Design a video streaming system that supports uploading, storing, transcoding, and streaming videos to millions of users worldwide. This system tests your ability to handle large media files, high bandwidth delivery, and global scalability.


1. Requirements

Functional

  • Users can upload videos.
  • Videos can be streamed on-demand (progressive download or adaptive bitrate).
  • Support search, recommendations, comments, likes.
  • Support multiple devices (web, mobile, TV).

Non-functional

  • Low startup latency (<2s).
  • Smooth playback with adaptive bitrate.
  • High availability and fault tolerance.
  • Handle millions of concurrent viewers.
  • Cost-effective storage and bandwidth.

Optional: live streaming, offline downloads, DRM protection.
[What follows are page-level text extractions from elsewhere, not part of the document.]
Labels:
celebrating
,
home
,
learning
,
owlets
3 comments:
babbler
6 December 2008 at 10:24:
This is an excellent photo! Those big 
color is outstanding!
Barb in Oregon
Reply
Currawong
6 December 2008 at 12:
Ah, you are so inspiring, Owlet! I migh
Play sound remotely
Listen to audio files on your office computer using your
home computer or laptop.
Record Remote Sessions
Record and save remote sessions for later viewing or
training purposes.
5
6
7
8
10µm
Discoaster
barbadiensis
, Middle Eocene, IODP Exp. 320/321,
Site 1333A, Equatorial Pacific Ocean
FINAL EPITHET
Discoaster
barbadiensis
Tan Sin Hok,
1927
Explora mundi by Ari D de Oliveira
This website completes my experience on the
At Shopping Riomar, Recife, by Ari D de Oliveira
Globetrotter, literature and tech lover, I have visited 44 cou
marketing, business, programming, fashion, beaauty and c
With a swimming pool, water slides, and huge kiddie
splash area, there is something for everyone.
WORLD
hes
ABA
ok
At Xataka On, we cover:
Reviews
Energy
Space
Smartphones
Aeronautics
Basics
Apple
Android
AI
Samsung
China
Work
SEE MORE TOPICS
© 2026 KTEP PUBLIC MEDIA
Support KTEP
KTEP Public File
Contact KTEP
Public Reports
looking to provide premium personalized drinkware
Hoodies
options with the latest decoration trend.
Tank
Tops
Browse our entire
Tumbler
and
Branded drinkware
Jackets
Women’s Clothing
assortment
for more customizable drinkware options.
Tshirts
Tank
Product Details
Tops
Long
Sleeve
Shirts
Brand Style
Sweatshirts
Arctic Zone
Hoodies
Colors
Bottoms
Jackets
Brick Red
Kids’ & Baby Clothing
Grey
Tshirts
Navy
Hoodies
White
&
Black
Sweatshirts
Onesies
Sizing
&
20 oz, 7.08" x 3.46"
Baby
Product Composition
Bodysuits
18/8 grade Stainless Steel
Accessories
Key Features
2. Workload & Capacity (Example)

  • 10M DAU, avg 1 video uploaded/day → 10M uploads/day.
  • Avg video size = 100MB → 1PB new storage/day.
  • 100M daily viewers, avg 1 hour/day → ~100M streaming hours/day.
  • 1 hour @ 2Mbps ≈ 0.9GB → ~90PB/day bandwidth.
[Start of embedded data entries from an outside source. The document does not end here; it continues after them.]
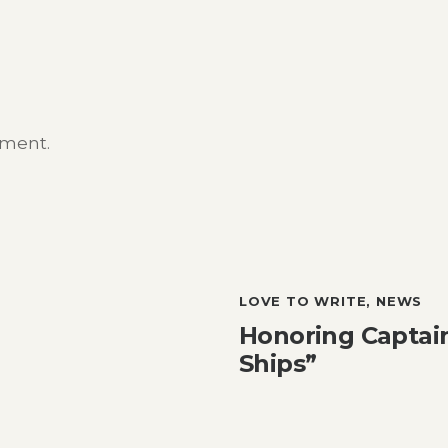
mment.
LOVE TO WRITE
,
NEWS
Honoring Captain
Ships”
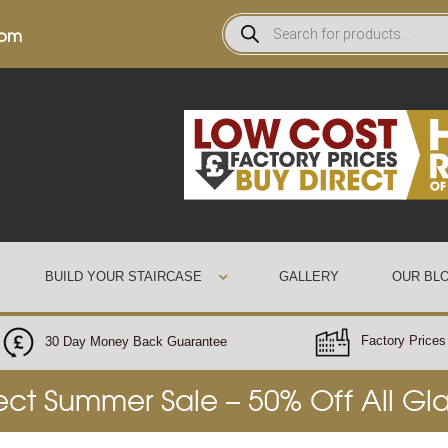
0pm
BUILD YOUR STAIRCASE
GALLERY
OUR BL
Factory Prices 
30 Day Money Back Guarantee
rect Summer Sale – 50% Off All Gl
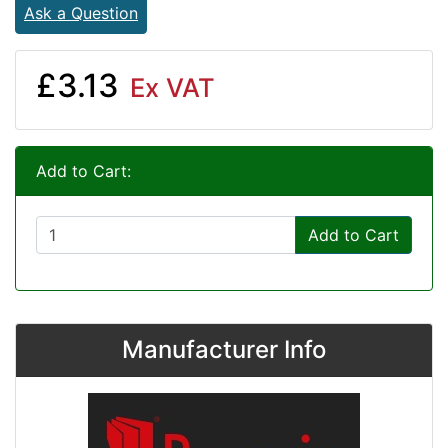
Ask a Question
£3.13
Ex VAT
Add to Cart:
Add to Cart
Manufacturer Info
Massive bandwidth → must use CDNs + caching.


3. High-Level Architecture

  1. Upload Service

    • Accept video file from client.
    • Store raw file in blob storage (e.g., S3, HDFS).
    • Generate metadata entry in DB.
  2. Transcoding Pipeline

    • Convert uploaded video into multiple bitrates/resolutions (240p → 4K).
    • Use distributed processing (FFmpeg, GPU clusters).
    • Output HLS/DASH segments for adaptive streaming.
  3. Storage Layer

    • Original + transcoded video stored in object storage.
    • Metadata DB stores video info (title, tags, owner, resolutions).
  4. Content Delivery Network (CDN)

    • Distribute video segments globally.
    • Edge caches for low-latency streaming.
    • Pre-fetch popular content.
  5. Streaming Service

    • Client requests video → manifest file (M3U8/DASH).
    • Player fetches segments based on network conditions (adaptive bitrate).
  6. Recommendation & Search

    • Index videos for search.
    • ML-based recommendations (collaborative + content-based).
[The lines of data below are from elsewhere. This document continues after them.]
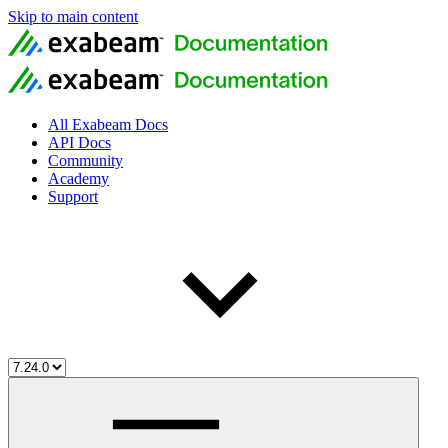
Skip to main content
All Exabeam Docs
API Docs
Community
Academy
Support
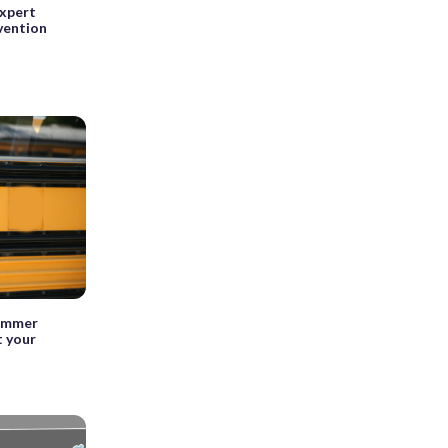
expert
vention
summer
t your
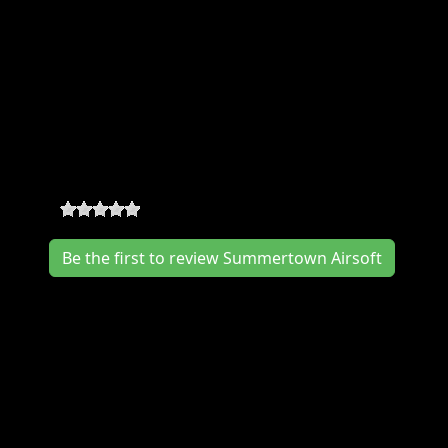
Summertown Airsoft Where & When
Location:
348 Hwy. 20, Summertown
,
Summertown
,
TN
38483
Summertown Airsoft Reviews
0
-
0
reviews
Be the first to review Summertown Airsoft
Join us at the Summertown Airsoft in
December for a great event. The
Summertown Airsoft works hard to deliver
you a memorable event experience. We would
love to hear from you, so consider writing us
a review.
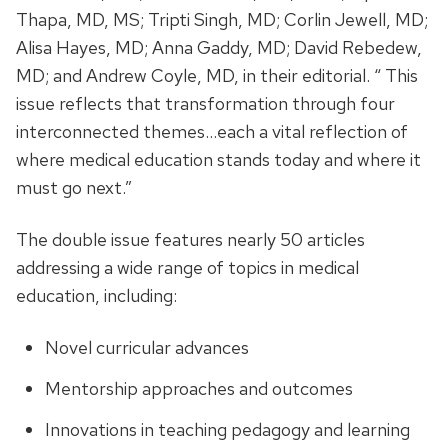
Thapa, MD, MS; Tripti Singh, MD; Corlin Jewell, MD;
Alisa Hayes, MD; Anna Gaddy, MD; David Rebedew,
MD; and Andrew Coyle, MD, in their editorial. “ This
issue reflects that transformation through four
interconnected themes…each a vital reflection of
where medical education stands today and where it
must go next.”
The double issue features nearly 50 articles
addressing a wide range of topics in medical
education, including:
Novel curricular advances
Mentorship approaches and outcomes
Innovations in teaching pedagogy and learning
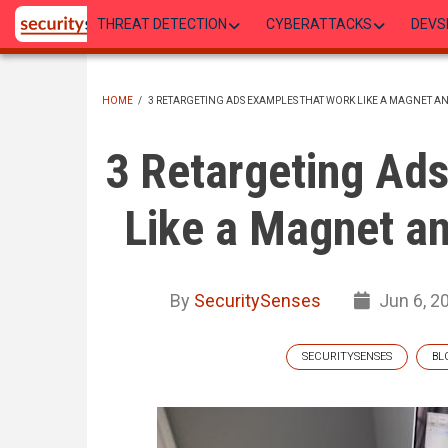
Skip
THREAT DETECTION
CYBERATTACKS
DEVS
to
main
content
HOME
/
3 RETARGETING ADS EXAMPLES THAT WORK LIKE A MAGNET A
BREADCRUMB
3 Retargeting Ad
Like a Magnet an
By
SecuritySenses
Jun 6, 2
SECURITYSENSES
BL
4. Video Streaming Workflow

  1. Upload → Client uploads → Upload Service stores raw → metadata entry created.
  2. Transcoding → Async pipeline generates multiple versions → update metadata with available streams.
  3. Delivery → Client requests manifest → fetches video segments via CDN.
  4. Adaptive Bitrate (ABR) → player switches quality dynamically based on bandwidth/CPU.

5. Storage Design

  • Use object storage (S3, GCS) for durability.
  • Cold storage for old/unpopular videos.
  • Replication across regions for availability.
  • Metadata in SQL/NoSQL DB (Postgres, DynamoDB).

6. CDN & Edge Optimization

  • Cache popular videos at CDN edge servers.
  • Use Anycast routing for nearest edge.
  • Pre-fetch trending videos.
  • P2P delivery (optional, e.g., WebRTC-based).

7. Scalability Challenges

  • Upload spikes → buffer with queues.
  • Transcoding cost → GPU farms, distributed workers.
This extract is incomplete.